Movie Review: Destroyer (1943)
“You’ll Always Remember . . . And Never Forget . . . Destroyer”
Director: William A. Seiter
Cast: Edward G. Robinson, Glenn Ford, Marguerite Chapman
Synopsis: A new World War 2 battleship fails its fighting trials so it is assigned to mail runs , but the crew ends up having to engage Japanese planes and a submarine, anyway.
Did WWII audiences really fall for all the flag-waving propaganda fed to them by Hollywood studios during the conflict? Surely those who watched Destroyer, one of Columbia’s dull contributions to the effort, must have emerged from the cinema in a haze of self-deluded complacency if they did. How, they must have wondered, could America lose against a foe whose six planes and a sub was defeated by a lowly patched-up US mail ship?
Of course, wartime movies were there to provide the world with a sanitised version of reality. So, in Destroyer there are no American casualties in the climactic battle, and a universally despised martinet wins over his defecting crew with a rousing speech about John Paul Jones entitled ‘I Have Not Yet Begun to Fight.’ The martinet is Edward G. Robinson (Little Caesar, Double Indemnity), a fine gangster who never really convinces as a sailor-turned-welder-turned-sailor just so he can build the ship on which he proudly serves his country.
His character’s name is Steve Boleslavski. Boley is Chief Bosun aboard the John Paul Jones, and he’s so house proud he’d have placemats for everything if he could.
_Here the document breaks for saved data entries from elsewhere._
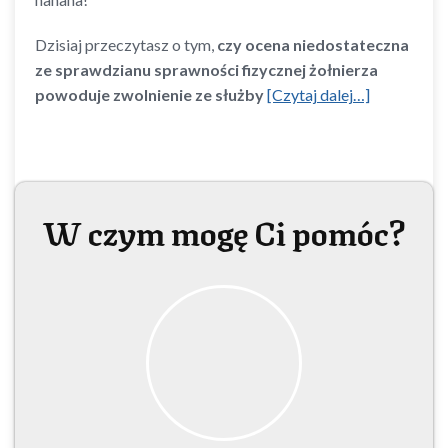
Dzisiaj przeczytasz o tym,
czy ocena niedostateczna
ze sprawdzianu sprawności fizycznej żołnierza
powoduje zwolnienie ze służby
[Czytaj dalej…]
W czym mogę Ci pomóc?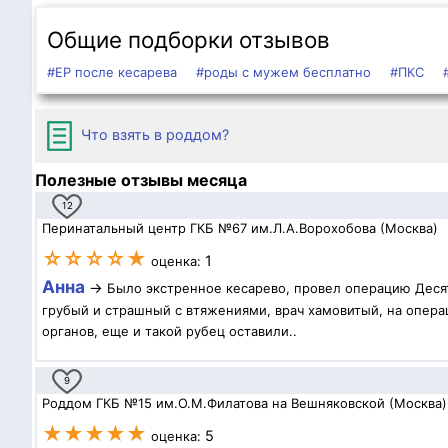
Общие подборки отзывов
#ЕР после кесарева
#роды с мужем бесплатно
#ПКС
Что взять в роддом?
Полезные отзывы месяца
12
Перинатальный центр ГКБ №67 им.Л.А.Ворохобова (Москва)
☆☆☆☆★
1
оценка:
Анна
→
Было экстренное кесарево, провел операцию Десят
грубый и страшный с втяжениями, врач хамовитый, на операц
органов, еще и такой рубец оставили..
9
Роддом ГКБ №15 им.О.М.Филатова на Вешняковской (Москва)
★★★★★
5
оценка: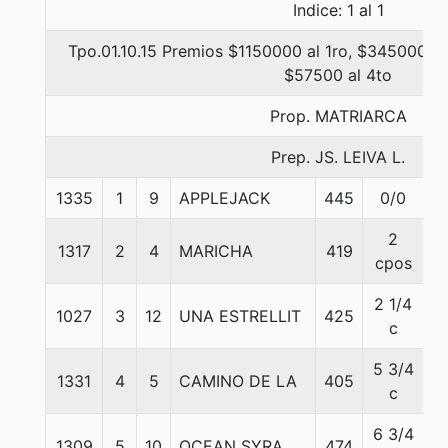
Indice: 1 al 1
Tpo.01.10.15 Premios $1150000 al 1ro, $345000 al
$57500 al 4to
Prop. MATRIARCA
Prep. JS. LEIVA L.
1335
1
9
APPLEJACK
445
0/0
5
2
1317
2
4
MARICHA
419
5
cpos
2 1/4
1027
3
12
UNA ESTRELLIT
425
5
c
5 3/4
1331
4
5
CAMINO DE LA
405
5
c
6 3/4
1309
5
10
OCEAN SYRA
474
5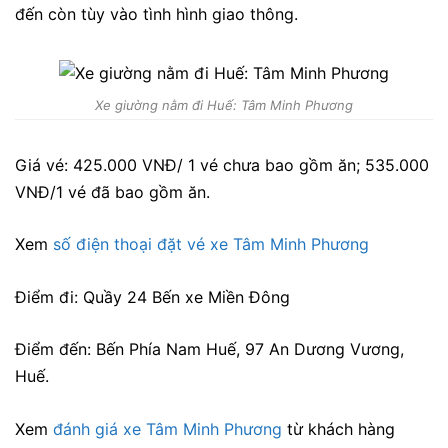
đến còn tùy vào tình hình giao thông.
Xe giường nằm đi Huế: Tâm Minh Phương
Giá vé: 425.000 VNĐ/ 1 vé chưa bao gồm ăn; 535.000
VNĐ/1 vé đã bao gồm ăn.
Xem
số điện thoại đặt vé xe Tâm Minh Phương
Điểm đi: Quầy 24 Bến xe Miền Đông
Điểm đến: Bến Phía Nam Huế, 97 An Dương Vương,
Huế.
Xem
đánh giá xe Tâm Minh Phương
từ khách hàng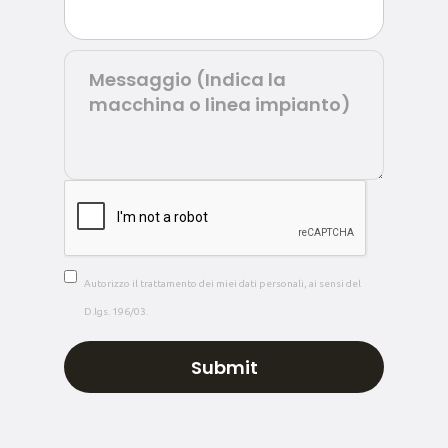
Autorizzo il trattamento dei miei dati personali, ai sensi del
D.lgs. 196/03.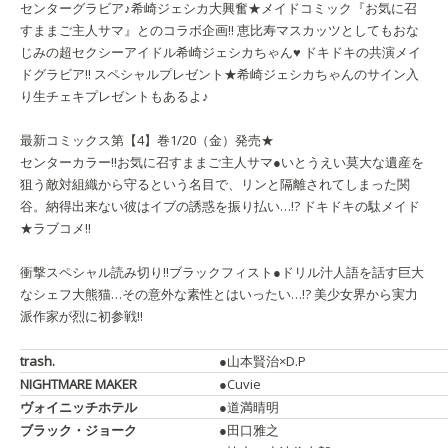
センターグラビア♪
希崎ジェシカ
大興奮★メイドコミック『お気に召
すままご主人サマ』とのコラボ企画!! 恵比寿マスカッツとしてもおな
じみの超セクシーアイドル希崎ジェシカちゃん♥ ドキドキの共演メイ
ドグラビア!! スペシャルプレゼント★希崎ジェシカちゃんのサイン入
り生チェキプレゼントもあるよ♪
最新コミックス第【4】巻1/20（金）発売★
センターカラー!!
お気に召すままご主人サマ
●いとうえい
莫大な遺産を
狙う敵対組織から守るという名目で、リンと隔離されてしまった関
谷。納得出来ない彼はイブの誘惑を振り払い…!? ドキドキの駄メイド
★ラブコメ!!
衝撃スペシャル読み切り!!
ブラックフィスト
●ドリル汁
人語を話す巨大
なシェフ大熊猫…その意外な素性とはいったい…!? 美少女界から実力
派作家が烈に初参戦!!
trash.
●山本賢治×D.P
NIGHTMARE MAKER
●Cuvie
ヴォイニッチホテル
●道満晴明
ブラック・ジョーク
●田口雅之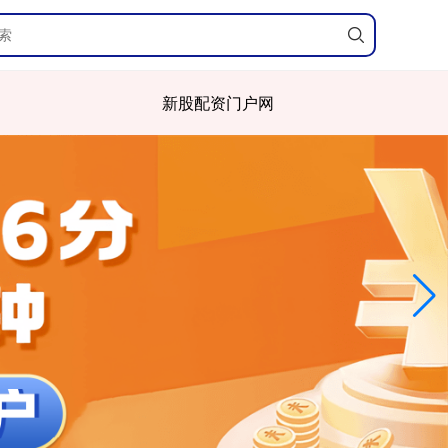
新股配资门户网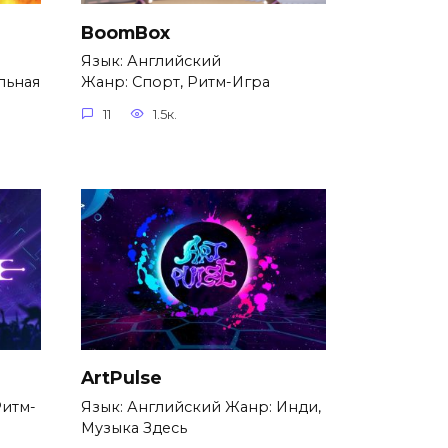
BoomBox
Язык: Английский
льная
Жанр: Спорт, Ритм-Игра
11
1.5к.
ArtPulse
Ритм-
Язык: Английский Жанр: Инди,
Музыка Здесь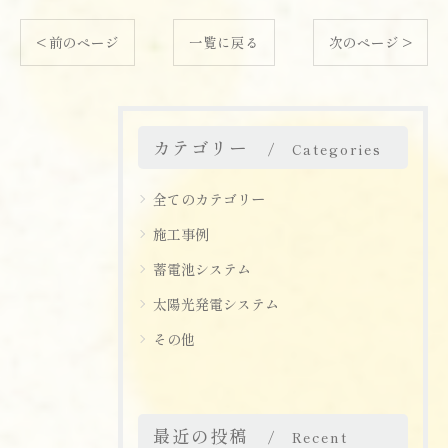
< 前のページ
一覧に戻る
次のページ >
カテゴリー
Categories
全てのカテゴリー
施工事例
蓄電池システム
太陽光発電システム
その他
最近の投稿
Recent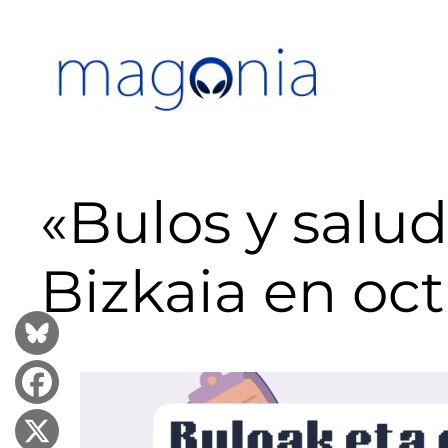
Saltar
al
contenido
«Bulos y salud
Bizkaia en oc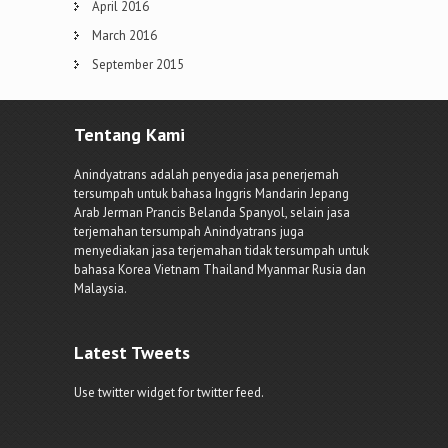
April 2016
March 2016
September 2015
Tentang Kami
Anindyatrans adalah penyedia jasa penerjemah
tersumpah untuk bahasa Inggris Mandarin Jepang
Arab Jerman Prancis Belanda Spanyol, selain jasa
terjemahan tersumpah Anindyatrans juga
menyediakan jasa terjemahan tidak tersumpah untuk
bahasa Korea Vietnam Thailand Myanmar Rusia dan
Malaysia.
Latest Tweets
Use twitter widget for twitter feed.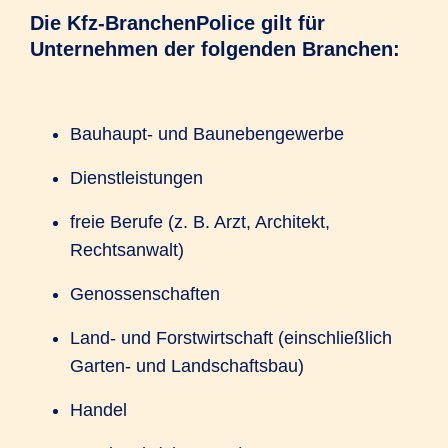
Die Kfz-BranchenPolice gilt für
Unternehmen der folgenden Branchen:
Bauhaupt- und Baunebengewerbe
Dienstleistungen
freie Berufe (z. B. Arzt, Architekt,
Rechtsanwalt)
Genossenschaften
Land- und Forstwirtschaft (einschließlich
Garten- und Landschaftsbau)
Handel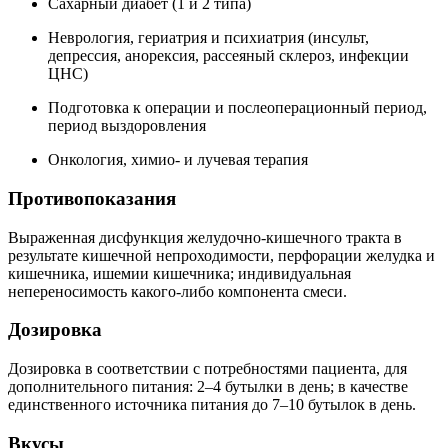
Сахарный диабет (1 и 2 типа)
Неврология, гериатрия и психиатрия (инсульт,
депрессия, анорексия, рассеяный склероз, инфекции
ЦНС)
Подготовка к операции и послеоперационный период,
период выздоровления
Онкология, химио- и лучевая терапия
Противопоказания
Выраженная дисфункция желудочно-кишечного тракта в
результате кишечной непроходимости, перфорации желудка и
кишечника, ишемии кишечника; индивидуальная
непереносимость какого-либо компонента смеси.
Дозировка
Дозировка в соответствии с потребностями пациента, для
дополнительного питания: 2–4 бутылки в день; в качестве
единственного источника питания до 7–10 бутылок в день.
Вкусы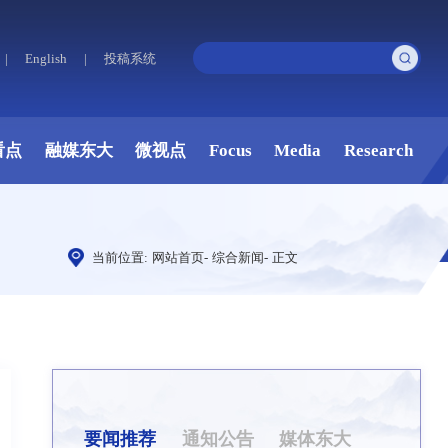
|
English
|
投稿系统
看点
融媒东大
微视点
Focus
Media
Research
当前位置:
网站首页
-
综合新闻
-
正文
要闻推荐
通知公告
媒体东大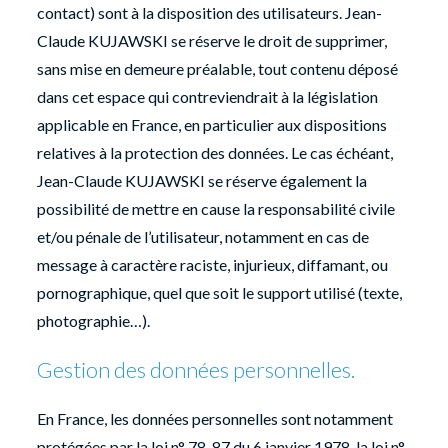
contact) sont à la disposition des utilisateurs. Jean-
Claude KUJAWSKI se réserve le droit de supprimer,
sans mise en demeure préalable, tout contenu déposé
dans cet espace qui contreviendrait à la législation
applicable en France, en particulier aux dispositions
relatives à la protection des données. Le cas échéant,
Jean-Claude KUJAWSKI se réserve également la
possibilité de mettre en cause la responsabilité civile
et/ou pénale de l’utilisateur, notamment en cas de
message à caractère raciste, injurieux, diffamant, ou
pornographique, quel que soit le support utilisé (texte,
photographie…).
Gestion des données personnelles.
En France, les données personnelles sont notamment
protégées par la loi n° 78-87 du 6 janvier 1978, la loi n°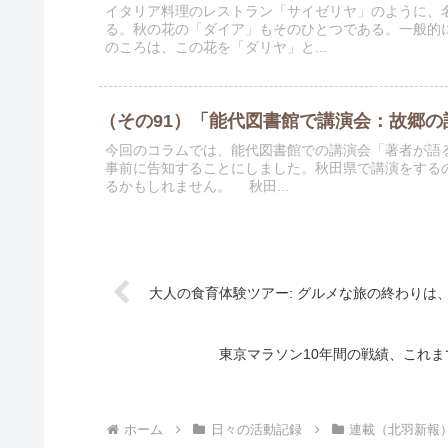
イタリア料理のレストラン「サイゼリヤ」のように、
る。秋の花の「ダイア」もそのひとつである。一般的
のころは、この花を「ダリヤ」と...
（その91）「能代図書館で講演会：故郷の記
今回のコラムでは、能代図書館での講演会「著者が語る
事前に告知することにしました。秋田県で講演をする
るかもしれません。 秋田...
大人の食育体験ツアー: グルメな旅の終わりは
東京マラソン10年間の戦績、これま
ホーム
日々の活動記録
連載（北羽新報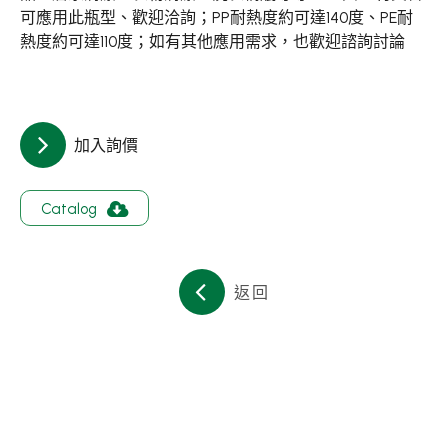
關於集泉
可應用此瓶型、歡迎洽詢；PP耐熱度約可達140度、PE耐
熱度約可達110度；如有其他應用需求，也歡迎諮詢討論
聯絡我們
繁體中文
English
日文
加入詢價
Catalog
返回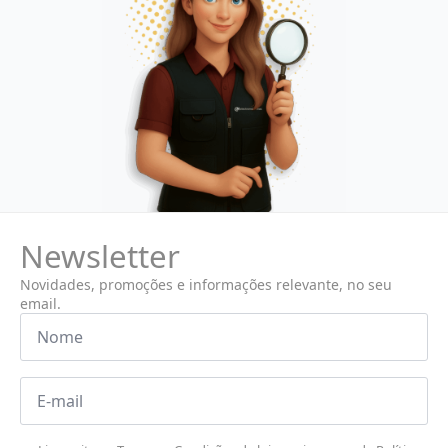
Newsletter
Novidades, promoções e informações relevante, no seu
email.
Nome
*
Email
*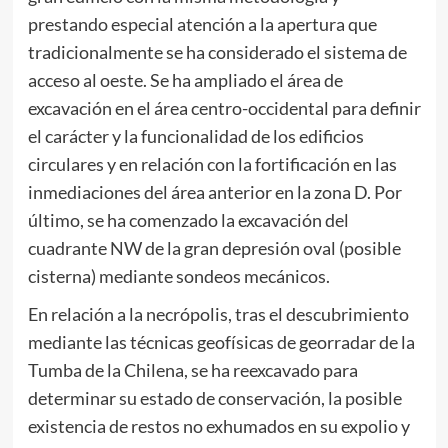
prestando especial atención a la apertura que
tradicionalmente se ha considerado el sistema de
acceso al oeste. Se ha ampliado el área de
excavación en el área centro-occidental para definir
el carácter y la funcionalidad de los edificios
circulares y en relación con la fortificación en las
inmediaciones del área anterior en la zona D. Por
último, se ha comenzado la excavación del
cuadrante NW de la gran depresión oval (posible
cisterna) mediante sondeos mecánicos.
En relación a la necrópolis, tras el descubrimiento
mediante las técnicas geofísicas de georradar de la
Tumba de la Chilena, se ha reexcavado para
determinar su estado de conservación, la posible
existencia de restos no exhumados en su expolio y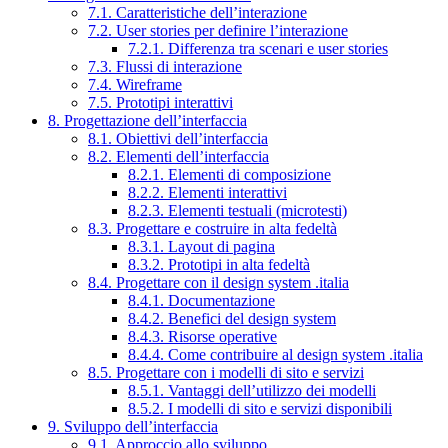
7.1. Caratteristiche dell’interazione
7.2. User stories per definire l’interazione
7.2.1. Differenza tra scenari e user stories
7.3. Flussi di interazione
7.4. Wireframe
7.5. Prototipi interattivi
8. Progettazione dell’interfaccia
8.1. Obiettivi dell’interfaccia
8.2. Elementi dell’interfaccia
8.2.1. Elementi di composizione
8.2.2. Elementi interattivi
8.2.3. Elementi testuali (microtesti)
8.3. Progettare e costruire in alta fedeltà
8.3.1. Layout di pagina
8.3.2. Prototipi in alta fedeltà
8.4. Progettare con il design system .italia
8.4.1. Documentazione
8.4.2. Benefici del design system
8.4.3. Risorse operative
8.4.4. Come contribuire al design system .italia
8.5. Progettare con i modelli di sito e servizi
8.5.1. Vantaggi dell’utilizzo dei modelli
8.5.2. I modelli di sito e servizi disponibili
9. Sviluppo dell’interfaccia
9.1. Approccio allo sviluppo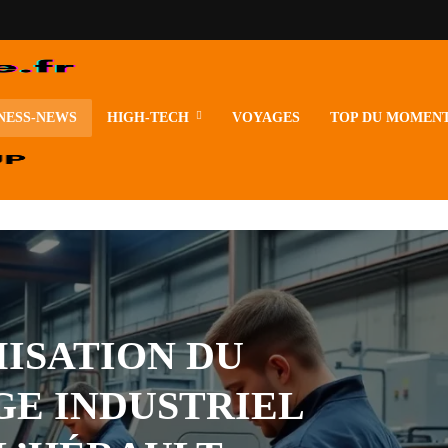
NESS-NEWS
HIGH-TECH
VOYAGES
TOP DU MOMEN
ISATION DU
E INDUSTRIEL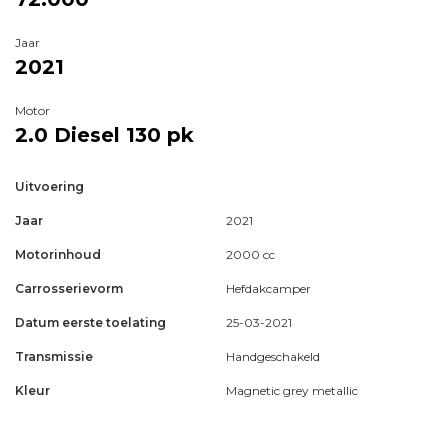
Jaar
2021
Motor
2.0 Diesel
130 pk
Uitvoering
Jaar
2021
Motorinhoud
2000 cc
Carrosserievorm
Hefdakcamper
Datum eerste toelating
25-03-2021
Transmissie
Handgeschakeld
Kleur
Magnetic grey metallic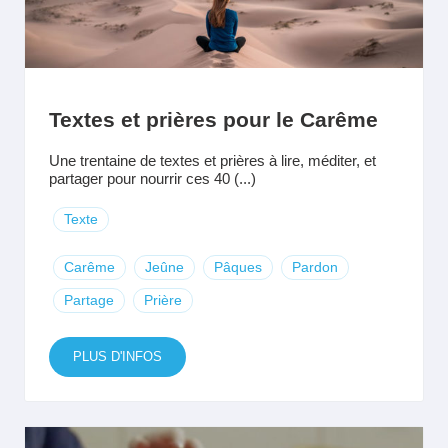
Textes et prières pour le Carême
Une trentaine de textes et prières à lire, méditer, et
partager pour nourrir ces 40 (...)
Texte
Carême
Jeûne
Pâques
Pardon
Partage
Prière
PLUS D'INFOS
He can’t though, so he takes it out on the crew by constantly sniping and criticising. Boley’s old school; he doesn’t understand that time has moved on, and doesn’t care to listen to anyone who tries to tell him. To complicate matters further, the sailor (Glenn Ford – Human Desire, 3:10 to Yuma) in line for the Bosun’s gig before Boley bagged it for himself, is secretly wooing Boley’s daughter (Marguerite Chapman – The Seven Year Itch).
Even a still-sprightly fifty-something Eddie G. can’t do much to keep this one afloat, despite some lively support from a spunky young Glenn Ford. What battle footage there is to be found doesn’t show up until the last fifteen minutes, and is the usual combination of grainy stock footage and unconvincing models. The forgotten Marguerite Chapman provides welcome, statuesque relief from endless scenes of central casting’s finest in Jack Tar outfits, but the domestic scenes don’t mix well with the military ones. Destroyer is generic production-line movie-making that provides little entertainment value and has no ambition other than to ram home its simple message.